BEGIN DATA SHOWN

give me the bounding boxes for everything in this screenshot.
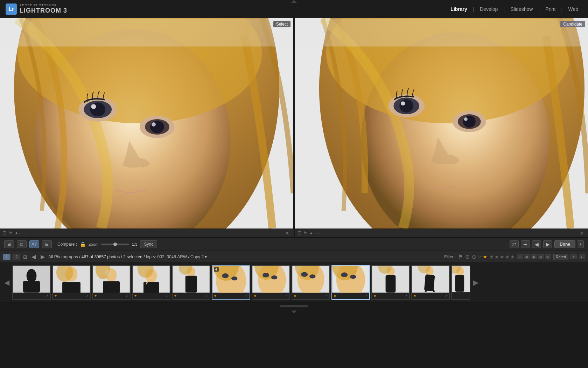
- star-1[interactable]: ★: [489, 254, 494, 260]
- svg-rect-79: [455, 275, 464, 292]
- star-3[interactable]: ★: [500, 254, 504, 260]
- film-thumb-6[interactable]: 4 ★ ✓: [212, 265, 250, 300]
- filmstrip-prev-arrow[interactable]: ◀: [30, 253, 37, 261]
- candidate-photo: [295, 18, 588, 229]
- filmstrip-next-arrow[interactable]: ▶: [39, 253, 46, 261]
- left-panel-bottom: ☰ ⚑ ★···· ✕: [0, 229, 295, 237]
- svg-rect-41: [144, 282, 159, 293]
- left-flag-icon[interactable]: ⚑: [9, 231, 13, 236]
- thumb-5-footer: ★ ✓: [173, 293, 210, 299]
- filter-flag-1[interactable]: ⚑: [458, 253, 463, 260]
- filmstrip-left-arrow[interactable]: ◀: [3, 278, 11, 287]
- next-button[interactable]: ▶: [543, 240, 552, 248]
- nav-library[interactable]: Library: [446, 5, 471, 13]
- svg-point-50: [222, 273, 229, 278]
- film-thumb-7[interactable]: ★ ✓: [252, 265, 290, 300]
- done-button[interactable]: Done: [554, 240, 575, 248]
- compare-view-button[interactable]: XY: [29, 240, 39, 248]
- lr-icon: Lr: [6, 4, 17, 15]
- right-close-button[interactable]: ✕: [578, 230, 585, 236]
- page-1-button[interactable]: 1: [3, 254, 10, 260]
- svg-point-60: [301, 272, 308, 277]
- view-mode-5[interactable]: ▥: [545, 254, 551, 259]
- left-close-button[interactable]: ✕: [284, 230, 291, 236]
- page-2-button[interactable]: 2: [13, 254, 20, 260]
- zoom-slider-thumb: [113, 243, 117, 246]
- loupe-view-button[interactable]: □: [17, 240, 27, 248]
- svg-point-20: [401, 101, 405, 105]
- film-thumb-11[interactable]: ★ ✓: [411, 265, 450, 300]
- top-collapse-arrow[interactable]: [291, 0, 297, 3]
- star-5[interactable]: ★: [510, 254, 515, 260]
- svg-rect-69: [386, 275, 396, 293]
- filter-star-separator: ≥: [478, 254, 481, 259]
- survey-view-button[interactable]: ⊟: [42, 240, 52, 248]
- zoom-slider[interactable]: [101, 244, 129, 245]
- star-4[interactable]: ★: [505, 254, 510, 260]
- svg-rect-31: [62, 282, 80, 293]
- film-thumb-5[interactable]: ★ ✓: [172, 265, 210, 300]
- filter-options-2[interactable]: ▸: [579, 254, 585, 259]
- nav-print[interactable]: Print: [541, 5, 560, 13]
- logo-area: Lr ADOBE PHOTOSHOP LIGHTROOM 3: [6, 4, 67, 15]
- filmstrip-right-arrow[interactable]: ▶: [472, 278, 480, 287]
- film-thumb-8[interactable]: ★ ✓: [292, 265, 330, 300]
- filter-flag-2[interactable]: ⊘: [465, 253, 470, 260]
- svg-rect-28: [23, 281, 40, 293]
- left-panel-icon[interactable]: ☰: [3, 231, 7, 236]
- filter-star-active[interactable]: ★: [483, 254, 487, 259]
- svg-point-23: [463, 116, 476, 128]
- film-thumb-4[interactable]: ★ ✓: [132, 265, 170, 300]
- candidate-label: Candidate: [560, 21, 585, 27]
- star-2[interactable]: ★: [495, 254, 499, 260]
- compare-label: Compare :: [57, 242, 77, 247]
- right-panel-icon[interactable]: ☰: [298, 231, 301, 236]
- thumb-6-badge: 4: [214, 267, 219, 272]
- svg-point-7: [91, 104, 96, 109]
- film-thumb-3[interactable]: ★ ✓: [92, 265, 131, 300]
- nav-develop[interactable]: Develop: [476, 5, 502, 13]
- make-select-button[interactable]: ⇥: [521, 240, 530, 248]
- rated-dropdown[interactable]: Rated: [553, 254, 568, 260]
- filter-flag-3[interactable]: ⊙: [472, 253, 476, 260]
- right-star-rating[interactable]: ★····: [309, 231, 320, 236]
- right-panel-bottom: ☰ ⚑ ★···· ✕: [295, 229, 588, 237]
- film-thumb-10[interactable]: ★ ✓: [371, 265, 410, 300]
- bottom-collapse-arrow[interactable]: [291, 311, 297, 313]
- filter-options-1[interactable]: ▾: [570, 254, 577, 259]
- film-thumb-9[interactable]: ★ ✓: [331, 265, 370, 300]
- compare-bottom-bar: ☰ ⚑ ★···· ✕ ☰ ⚑ ★···· ✕: [0, 229, 588, 238]
- grid-view-button[interactable]: ⊞: [4, 240, 14, 248]
- filmstrip-grid-icon[interactable]: ⊞: [22, 253, 28, 260]
- view-mode-4[interactable]: ▤: [538, 254, 544, 259]
- nav-menu: Library | Develop | Slideshow | Print | …: [446, 5, 582, 13]
- done-dropdown[interactable]: ▾: [578, 240, 584, 248]
- view-mode-3[interactable]: ▣: [531, 254, 537, 259]
- film-thumb-12[interactable]: [451, 265, 470, 300]
- prev-button[interactable]: ◀: [532, 240, 541, 248]
- lock-icon[interactable]: 🔒: [80, 241, 86, 247]
- breadcrumb: All Photographs / 467 of 39657 photos / …: [48, 254, 442, 259]
- svg-point-24: [464, 117, 468, 121]
- film-thumb-1[interactable]: ✓: [12, 265, 51, 300]
- right-flag-icon[interactable]: ⚑: [303, 231, 307, 236]
- thumb-2-footer: ★ ✓: [53, 293, 90, 299]
- thumb-1-footer: ✓: [13, 293, 50, 299]
- nav-web[interactable]: Web: [564, 5, 582, 13]
- view-mode-1[interactable]: ⊞: [517, 254, 523, 259]
- left-star-rating[interactable]: ★····: [15, 231, 25, 236]
- app-name: LIGHTROOM 3: [20, 7, 67, 14]
- svg-point-65: [341, 272, 348, 277]
- nav-slideshow[interactable]: Slideshow: [506, 5, 537, 13]
- svg-rect-12: [0, 19, 293, 47]
- sync-button[interactable]: Sync: [140, 240, 157, 248]
- thumb-10-footer: ★ ✓: [372, 293, 409, 299]
- film-thumb-2[interactable]: ★ ✓: [52, 265, 91, 300]
- swap-select-button[interactable]: ⇄: [510, 240, 519, 248]
- svg-point-19: [399, 99, 413, 113]
- toolbar-right: ⇄ ⇥ ◀ ▶ Done ▾: [510, 240, 584, 248]
- filmstrip-scrollbar[interactable]: [280, 305, 308, 307]
- thumb-3-footer: ★ ✓: [93, 293, 130, 299]
- view-mode-2[interactable]: ▦: [524, 254, 530, 259]
- candidate-panel: Candidate: [293, 18, 588, 229]
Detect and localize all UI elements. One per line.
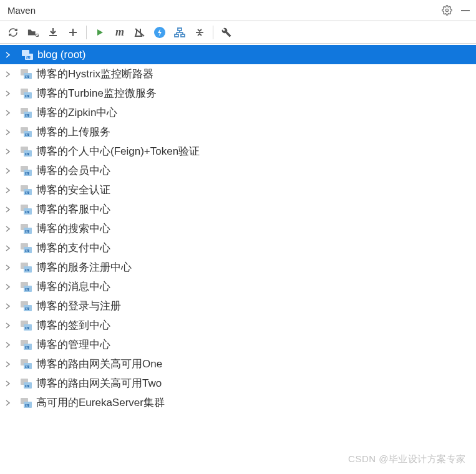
svg-rect-9 bbox=[181, 34, 185, 37]
toolbar-separator bbox=[86, 26, 87, 39]
chevron-right-icon[interactable] bbox=[2, 243, 14, 254]
maven-module-icon: m bbox=[20, 301, 32, 312]
svg-rect-3 bbox=[49, 35, 57, 36]
show-dependencies-button[interactable] bbox=[170, 24, 189, 41]
tree-item[interactable]: m博客的Turbine监控微服务 bbox=[0, 84, 476, 103]
chevron-right-icon[interactable] bbox=[2, 397, 14, 409]
chevron-right-icon[interactable] bbox=[2, 359, 14, 370]
tree-item[interactable]: m博客的路由网关高可用One bbox=[0, 354, 476, 374]
add-button[interactable] bbox=[64, 24, 82, 41]
refresh-button[interactable] bbox=[4, 24, 22, 41]
tree-item-label: 博客的服务注册中心 bbox=[36, 260, 132, 274]
tree-item[interactable]: m博客的Zipkin中心 bbox=[0, 103, 476, 122]
svg-rect-5 bbox=[69, 32, 77, 33]
chevron-right-icon[interactable] bbox=[2, 204, 14, 215]
chevron-right-icon[interactable] bbox=[2, 378, 14, 389]
tree-item[interactable]: m博客的Hystrix监控断路器 bbox=[0, 64, 476, 84]
chevron-right-icon[interactable] bbox=[2, 165, 14, 177]
tree-item-label: 博客的上传服务 bbox=[36, 125, 110, 139]
svg-text:m: m bbox=[25, 382, 29, 389]
svg-rect-8 bbox=[175, 34, 178, 37]
tree-item[interactable]: mblog (root) bbox=[0, 45, 476, 64]
tree-item-label: 博客的签到中心 bbox=[36, 318, 110, 332]
tree-item-label: 博客的路由网关高可用One bbox=[36, 357, 162, 371]
svg-text:m: m bbox=[25, 344, 29, 350]
tree-item[interactable]: m博客的消息中心 bbox=[0, 277, 476, 296]
settings-button[interactable] bbox=[217, 24, 236, 41]
tree-item[interactable]: m博客的客服中心 bbox=[0, 200, 476, 219]
tree-item-label: 博客的支付中心 bbox=[36, 241, 110, 255]
chevron-right-icon[interactable] bbox=[2, 127, 14, 138]
svg-text:m: m bbox=[25, 112, 29, 118]
tree-item-label: 博客的个人中心(Feign)+Token验证 bbox=[36, 144, 200, 158]
panel-title: Maven bbox=[5, 5, 36, 16]
chevron-right-icon[interactable] bbox=[2, 339, 14, 351]
tree-item[interactable]: m博客的管理中心 bbox=[0, 335, 476, 354]
generate-sources-button[interactable]: G bbox=[24, 24, 42, 41]
maven-module-icon: m bbox=[20, 185, 32, 196]
maven-module-icon: m bbox=[20, 146, 32, 157]
maven-module-icon: m bbox=[20, 339, 32, 351]
tree-item-label: 博客的Turbine监控微服务 bbox=[36, 86, 157, 100]
svg-text:m: m bbox=[25, 92, 29, 99]
gear-icon[interactable] bbox=[441, 5, 452, 16]
tree-item[interactable]: m博客的安全认证 bbox=[0, 180, 476, 200]
chevron-right-icon[interactable] bbox=[2, 185, 14, 196]
svg-text:m: m bbox=[25, 131, 29, 137]
chevron-right-icon[interactable] bbox=[2, 281, 14, 293]
svg-text:G: G bbox=[36, 32, 39, 37]
tree-item[interactable]: m博客的个人中心(Feign)+Token验证 bbox=[0, 142, 476, 161]
tree-item[interactable]: m博客的上传服务 bbox=[0, 122, 476, 142]
collapse-all-button[interactable] bbox=[190, 24, 209, 41]
maven-module-icon: m bbox=[20, 397, 32, 409]
tree-item-label: 博客的会员中心 bbox=[36, 163, 110, 178]
run-button[interactable] bbox=[90, 24, 109, 41]
m-icon: m bbox=[115, 26, 124, 39]
svg-text:m: m bbox=[26, 54, 31, 60]
tree-item-label: 高可用的EurekaServer集群 bbox=[36, 395, 165, 410]
watermark: CSDN @毕业设计方案专家 bbox=[348, 453, 466, 465]
tree-item[interactable]: m博客的支付中心 bbox=[0, 238, 476, 258]
offline-button[interactable] bbox=[150, 24, 169, 41]
tree-item-label: 博客的路由网关高可用Two bbox=[36, 376, 162, 390]
svg-rect-1 bbox=[461, 10, 470, 11]
minimize-icon[interactable] bbox=[460, 5, 471, 16]
execute-goal-button[interactable]: m bbox=[110, 24, 129, 41]
chevron-right-icon[interactable] bbox=[2, 49, 14, 60]
svg-text:m: m bbox=[25, 208, 29, 215]
toolbar-separator bbox=[213, 26, 213, 39]
tree-item[interactable]: m博客的签到中心 bbox=[0, 316, 476, 335]
svg-text:m: m bbox=[25, 286, 29, 292]
skip-tests-button[interactable] bbox=[130, 24, 149, 41]
tree-item[interactable]: m博客的服务注册中心 bbox=[0, 258, 476, 277]
chevron-right-icon[interactable] bbox=[2, 301, 14, 312]
tree-item[interactable]: m博客的登录与注册 bbox=[0, 296, 476, 316]
toolbar: G m bbox=[0, 21, 476, 44]
svg-point-0 bbox=[445, 9, 448, 11]
svg-text:m: m bbox=[25, 247, 29, 253]
chevron-right-icon[interactable] bbox=[2, 69, 14, 80]
chevron-right-icon[interactable] bbox=[2, 262, 14, 273]
tree-item[interactable]: m博客的路由网关高可用Two bbox=[0, 374, 476, 393]
header-actions bbox=[441, 5, 471, 16]
tree-item-label: 博客的安全认证 bbox=[36, 183, 110, 197]
svg-rect-7 bbox=[178, 28, 182, 31]
tree-item[interactable]: m博客的会员中心 bbox=[0, 161, 476, 180]
chevron-right-icon[interactable] bbox=[2, 88, 14, 99]
tree-item[interactable]: m高可用的EurekaServer集群 bbox=[0, 393, 476, 412]
tree-item-label: 博客的客服中心 bbox=[36, 202, 110, 216]
maven-module-icon: m bbox=[20, 223, 32, 235]
svg-text:m: m bbox=[25, 170, 29, 176]
svg-text:m: m bbox=[25, 305, 29, 311]
download-button[interactable] bbox=[44, 24, 62, 41]
svg-text:m: m bbox=[25, 324, 29, 331]
chevron-right-icon[interactable] bbox=[2, 320, 14, 331]
maven-module-icon: m bbox=[21, 49, 34, 60]
tree-item[interactable]: m博客的搜索中心 bbox=[0, 219, 476, 238]
chevron-right-icon[interactable] bbox=[2, 107, 14, 119]
svg-text:m: m bbox=[25, 150, 29, 157]
maven-module-icon: m bbox=[20, 243, 32, 254]
chevron-right-icon[interactable] bbox=[2, 223, 14, 235]
maven-module-icon: m bbox=[20, 107, 32, 119]
chevron-right-icon[interactable] bbox=[2, 146, 14, 157]
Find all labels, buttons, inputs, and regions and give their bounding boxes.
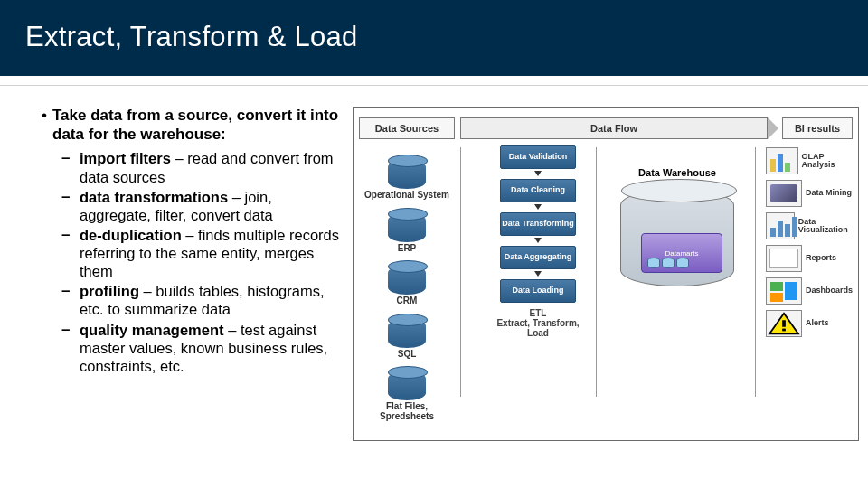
main-bullet-text: Take data from a source, convert it into… bbox=[52, 107, 340, 144]
dash: – bbox=[61, 282, 80, 318]
sub-bullet: –profiling – builds tables, histograms, … bbox=[61, 282, 340, 318]
flow-arrow-icon bbox=[768, 117, 778, 139]
divider bbox=[596, 147, 597, 397]
bi-row: Data Mining bbox=[766, 180, 853, 207]
bi-row: Data Visualization bbox=[766, 212, 853, 239]
mini-cylinder-icon bbox=[647, 258, 660, 268]
bi-label: Data Mining bbox=[806, 189, 852, 197]
svg-rect-2 bbox=[782, 329, 786, 332]
bi-label: Dashboards bbox=[806, 286, 853, 295]
divider bbox=[460, 147, 461, 397]
sub-bullet-text: de-duplication – finds multiple records … bbox=[80, 226, 340, 280]
bi-row: OLAP Analysis bbox=[766, 147, 853, 174]
sub-bullet-text: data transformations – join, aggregate, … bbox=[80, 188, 340, 224]
bi-thumbnail-icon bbox=[766, 180, 802, 207]
etl-step-box: Data Validation bbox=[500, 145, 576, 169]
header-data-sources: Data Sources bbox=[359, 117, 455, 139]
source-cylinder-icon bbox=[388, 319, 426, 348]
down-arrow-icon bbox=[534, 271, 542, 277]
sub-bullet: –data transformations – join, aggregate,… bbox=[61, 188, 340, 224]
dash: – bbox=[61, 321, 80, 375]
source-label: Operational System bbox=[359, 191, 455, 201]
bi-thumbnail-icon bbox=[766, 212, 795, 239]
bi-label: OLAP Analysis bbox=[802, 153, 853, 170]
svg-rect-1 bbox=[782, 320, 786, 326]
etl-step-box: Data Transforming bbox=[500, 212, 576, 236]
down-arrow-icon bbox=[534, 238, 542, 243]
divider bbox=[755, 147, 756, 397]
warehouse-cylinder-icon: Datamarts bbox=[620, 189, 734, 286]
bi-label: Data Visualization bbox=[798, 218, 853, 235]
dw-label: Data Warehouse bbox=[605, 167, 750, 178]
bi-row: Dashboards bbox=[766, 277, 853, 305]
etl-step-box: Data Loading bbox=[500, 279, 576, 303]
datamarts-box: Datamarts bbox=[641, 233, 722, 273]
etl-diagram: Data Sources Data Flow BI results Operat… bbox=[353, 107, 859, 441]
bullet-dot: • bbox=[36, 107, 52, 144]
source-label: ERP bbox=[359, 244, 455, 254]
sub-bullet: –quality management – test against maste… bbox=[61, 321, 340, 375]
sub-bullet: –import filters – read and convert from … bbox=[61, 149, 340, 185]
bi-thumbnail-icon bbox=[766, 147, 798, 174]
etl-steps-column: Data ValidationData CleaningData Transfo… bbox=[487, 145, 589, 338]
source-label: CRM bbox=[359, 296, 455, 306]
bi-row: Reports bbox=[766, 245, 853, 272]
horizontal-rule bbox=[0, 85, 868, 86]
etl-step-box: Data Aggregating bbox=[500, 246, 576, 269]
source-label: Flat Files, Spredsheets bbox=[359, 402, 455, 421]
data-sources-column: Operational SystemERPCRMSQLFlat Files, S… bbox=[359, 151, 455, 421]
header-data-flow: Data Flow bbox=[460, 117, 768, 139]
source-cylinder-icon bbox=[388, 266, 426, 295]
bi-thumbnail-icon bbox=[766, 245, 802, 272]
down-arrow-icon bbox=[534, 204, 542, 210]
content-area: • Take data from a source, convert it in… bbox=[0, 76, 868, 441]
main-bullet: • Take data from a source, convert it in… bbox=[36, 107, 340, 144]
text-column: • Take data from a source, convert it in… bbox=[36, 107, 340, 441]
header-bi-results: BI results bbox=[782, 117, 853, 139]
source-label: SQL bbox=[359, 350, 455, 360]
source-cylinder-icon bbox=[388, 160, 426, 189]
sub-bullet-text: profiling – builds tables, histograms, e… bbox=[80, 282, 340, 318]
dash: – bbox=[61, 149, 80, 185]
bi-thumbnail-icon bbox=[766, 277, 802, 305]
datamarts-label: Datamarts bbox=[665, 249, 699, 258]
source-cylinder-icon bbox=[388, 371, 426, 400]
dash: – bbox=[61, 226, 80, 280]
sub-bullet-text: import filters – read and convert from d… bbox=[80, 149, 340, 185]
down-arrow-icon bbox=[534, 171, 542, 176]
diagram-header-row: Data Sources Data Flow BI results bbox=[359, 117, 853, 140]
mini-cylinder-icon bbox=[662, 258, 675, 268]
mini-cylinder-icon bbox=[676, 258, 689, 268]
source-cylinder-icon bbox=[388, 213, 426, 242]
sub-bullet-list: –import filters – read and convert from … bbox=[61, 149, 340, 375]
sub-bullet-text: quality management – test against master… bbox=[80, 321, 340, 375]
title-bar: Extract, Transform & Load bbox=[0, 0, 868, 76]
sub-bullet: –de-duplication – finds multiple records… bbox=[61, 226, 340, 280]
bi-results-column: OLAP AnalysisData MiningData Visualizati… bbox=[766, 147, 853, 343]
bi-row: Alerts bbox=[766, 310, 853, 337]
bi-label: Alerts bbox=[806, 319, 829, 327]
etl-caption: ETLExtract, Transform, Load bbox=[487, 308, 589, 338]
dash: – bbox=[61, 188, 80, 224]
etl-step-box: Data Cleaning bbox=[500, 179, 576, 202]
data-warehouse-column: Data Warehouse Datamarts bbox=[605, 162, 750, 290]
bi-label: Reports bbox=[806, 254, 836, 262]
slide-title: Extract, Transform & Load bbox=[0, 0, 868, 53]
bi-thumbnail-icon bbox=[766, 310, 802, 337]
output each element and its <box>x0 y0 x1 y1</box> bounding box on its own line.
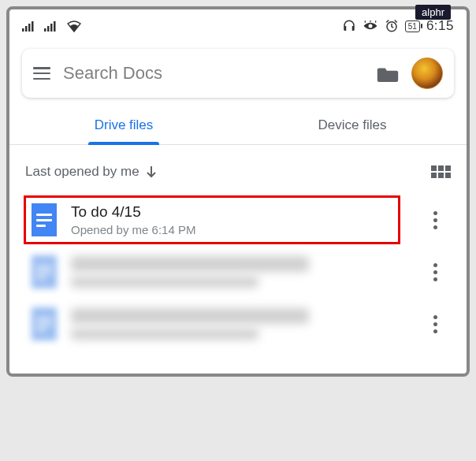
brand-badge: alphr <box>415 5 451 20</box>
sort-button[interactable]: Last opened by me <box>25 164 157 180</box>
signal-icon <box>22 20 36 32</box>
svg-rect-7 <box>54 21 56 32</box>
eye-icon <box>363 20 378 32</box>
svg-rect-2 <box>28 24 31 32</box>
file-subtitle <box>71 277 258 288</box>
file-title <box>71 308 309 324</box>
svg-rect-0 <box>22 28 24 32</box>
file-item[interactable] <box>25 246 451 298</box>
file-title <box>71 256 309 272</box>
docs-icon <box>32 203 57 236</box>
svg-rect-3 <box>32 21 34 32</box>
docs-icon <box>32 255 57 288</box>
more-options-button[interactable] <box>426 257 444 288</box>
docs-icon <box>32 307 57 340</box>
file-item[interactable] <box>25 298 451 350</box>
file-subtitle <box>71 329 258 340</box>
menu-icon[interactable] <box>33 67 50 80</box>
signal-icon <box>44 20 58 32</box>
svg-line-13 <box>395 20 397 23</box>
file-title: To do 4/15 <box>71 203 411 221</box>
tab-device-files[interactable]: Device files <box>238 106 467 144</box>
folder-icon[interactable] <box>377 65 399 82</box>
clock-text: 6:15 <box>426 18 454 34</box>
svg-rect-5 <box>47 26 50 32</box>
search-input[interactable]: Search Docs <box>63 63 364 84</box>
tab-bar: Drive files Device files <box>9 106 467 145</box>
more-options-button[interactable] <box>426 205 444 236</box>
app-screen: alphr 51 6:15 Search Docs Drive files De… <box>6 6 470 377</box>
file-item[interactable]: To do 4/15 Opened by me 6:14 PM <box>25 194 451 246</box>
svg-rect-1 <box>25 26 28 32</box>
avatar[interactable] <box>411 58 443 89</box>
sort-label: Last opened by me <box>25 164 139 180</box>
status-bar: 51 6:15 <box>9 9 467 43</box>
more-options-button[interactable] <box>426 309 444 340</box>
svg-rect-4 <box>44 28 46 32</box>
svg-line-12 <box>386 20 389 23</box>
wifi-icon <box>66 20 82 32</box>
file-subtitle: Opened by me 6:14 PM <box>71 223 411 236</box>
search-bar[interactable]: Search Docs <box>22 49 454 98</box>
alarm-icon <box>385 19 399 33</box>
grid-view-icon[interactable] <box>431 165 451 178</box>
watermark: www.deuaq.com <box>390 381 459 383</box>
battery-icon: 51 <box>405 20 420 32</box>
headset-icon <box>342 19 356 33</box>
sort-row: Last opened by me <box>9 145 467 194</box>
tab-drive-files[interactable]: Drive files <box>9 106 238 144</box>
svg-rect-6 <box>50 24 53 32</box>
arrow-down-icon <box>146 165 157 178</box>
file-list: To do 4/15 Opened by me 6:14 PM <box>9 194 467 350</box>
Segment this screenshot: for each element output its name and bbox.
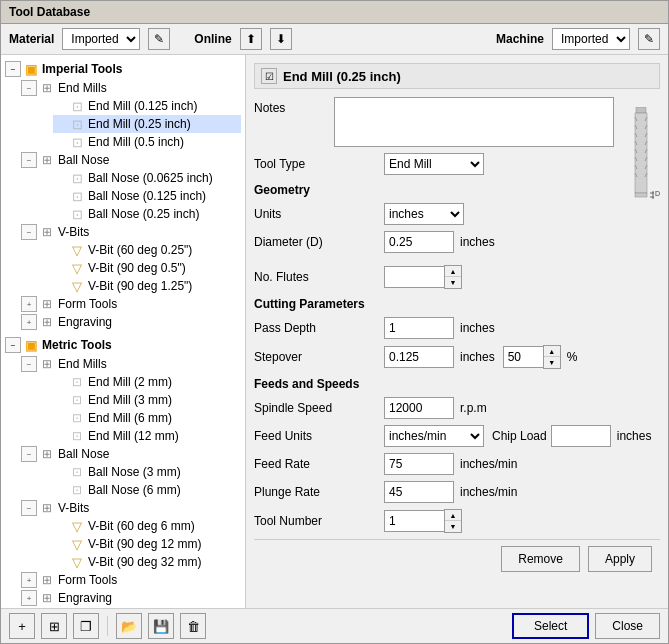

END DATA SHOWN

### WHAT YOU SHOULD DO
Look through the entries above and find each line where the word "view" occurs; copy those lines.

### EXERCISE RESPONSE
- compare-view-button[interactable]: XY: [29, 240, 39, 248]
- view-mode-5[interactable]: ▥: [545, 254, 551, 259]
- loupe-view-button[interactable]: □: [17, 240, 27, 248]
- survey-view-button[interactable]: ⊟: [42, 240, 52, 248]
- grid-view-button[interactable]: ⊞: [4, 240, 14, 248]
- view-mode-4[interactable]: ▤: [538, 254, 544, 259]
- view-mode-3[interactable]: ▣: [531, 254, 537, 259]
- view-mode-1[interactable]: ⊞: [517, 254, 523, 259]
- view-mode-2[interactable]: ▦: [524, 254, 530, 259]
grid-view-icon[interactable] <box>431 165 451 178</box>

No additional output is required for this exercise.